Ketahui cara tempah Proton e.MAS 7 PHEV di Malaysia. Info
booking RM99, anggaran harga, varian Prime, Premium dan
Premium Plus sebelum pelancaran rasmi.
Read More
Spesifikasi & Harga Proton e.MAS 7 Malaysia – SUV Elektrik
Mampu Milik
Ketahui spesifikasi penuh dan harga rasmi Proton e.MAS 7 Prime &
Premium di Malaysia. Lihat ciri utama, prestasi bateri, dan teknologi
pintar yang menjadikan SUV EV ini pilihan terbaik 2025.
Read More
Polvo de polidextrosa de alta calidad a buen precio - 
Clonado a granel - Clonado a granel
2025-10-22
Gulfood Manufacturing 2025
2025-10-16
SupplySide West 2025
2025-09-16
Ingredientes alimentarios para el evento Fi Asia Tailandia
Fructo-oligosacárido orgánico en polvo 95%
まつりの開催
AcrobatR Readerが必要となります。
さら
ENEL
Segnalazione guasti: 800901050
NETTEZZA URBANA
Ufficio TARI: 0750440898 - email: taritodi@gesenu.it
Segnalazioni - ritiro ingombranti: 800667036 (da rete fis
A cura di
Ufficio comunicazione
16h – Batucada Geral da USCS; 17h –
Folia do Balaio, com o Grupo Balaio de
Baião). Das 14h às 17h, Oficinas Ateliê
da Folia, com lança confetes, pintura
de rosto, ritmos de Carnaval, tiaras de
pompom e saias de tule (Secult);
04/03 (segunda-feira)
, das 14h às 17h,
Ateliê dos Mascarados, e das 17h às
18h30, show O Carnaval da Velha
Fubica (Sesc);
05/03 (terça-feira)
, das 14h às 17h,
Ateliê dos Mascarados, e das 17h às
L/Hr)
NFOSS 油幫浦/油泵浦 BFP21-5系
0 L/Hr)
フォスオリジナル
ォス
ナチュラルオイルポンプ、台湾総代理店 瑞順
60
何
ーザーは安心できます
============================================================
** What is required **
Give back the material exactly as it is shown above.

** Result **
Ketahui cara tempah Proton e.MAS 7 PHEV di Malaysia. Info
booking RM99, anggaran harga, varian Prime, Premium dan
Premium Plus sebelum pelancaran rasmi.
Read More
Spesifikasi & Harga Proton e.MAS 7 Malaysia – SUV Elektrik
Mampu Milik
Ketahui spesifikasi penuh dan harga rasmi Proton e.MAS 7 Prime &
Premium di Malaysia. Lihat ciri utama, prestasi bateri, dan teknologi
pintar yang menjadikan SUV EV ini pilihan terbaik 2025.
Read More
Polvo de polidextrosa de alta calidad a buen precio - 
Clonado a granel - Clonado a granel
2025-10-22
Gulfood Manufacturing 2025
2025-10-16
SupplySide West 2025
2025-09-16
Ingredientes alimentarios para el evento Fi Asia Tailandia
Fructo-oligosacárido orgánico en polvo 95%
まつりの開催
AcrobatR Readerが必要となります。
さら
ENEL
Segnalazione guasti: 800901050
NETTEZZA URBANA
Ufficio TARI: 0750440898 - email: taritodi@gesenu.it
Segnalazioni - ritiro ingombranti: 800667036 (da rete fis
A cura di
Ufficio comunicazione
16h – Batucada Geral da USCS; 17h –
Folia do Balaio, com o Grupo Balaio de
Baião). Das 14h às 17h, Oficinas Ateliê
da Folia, com lança confetes, pintura
de rosto, ritmos de Carnaval, tiaras de
pompom e saias de tule (Secult);
04/03 (segunda-feira)
, das 14h às 17h,
Ateliê dos Mascarados, e das 17h às
18h30, show O Carnaval da Velha
Fubica (Sesc);
05/03 (terça-feira)
, das 14h às 17h,
Ateliê dos Mascarados, e das 17h às
L/Hr)
NFOSS 油幫浦/油泵浦 BFP21-5系
0 L/Hr)
フォスオリジナル
ォス
ナチュラルオイルポンプ、台湾総代理店 瑞順
60
何
ーザーは安心できます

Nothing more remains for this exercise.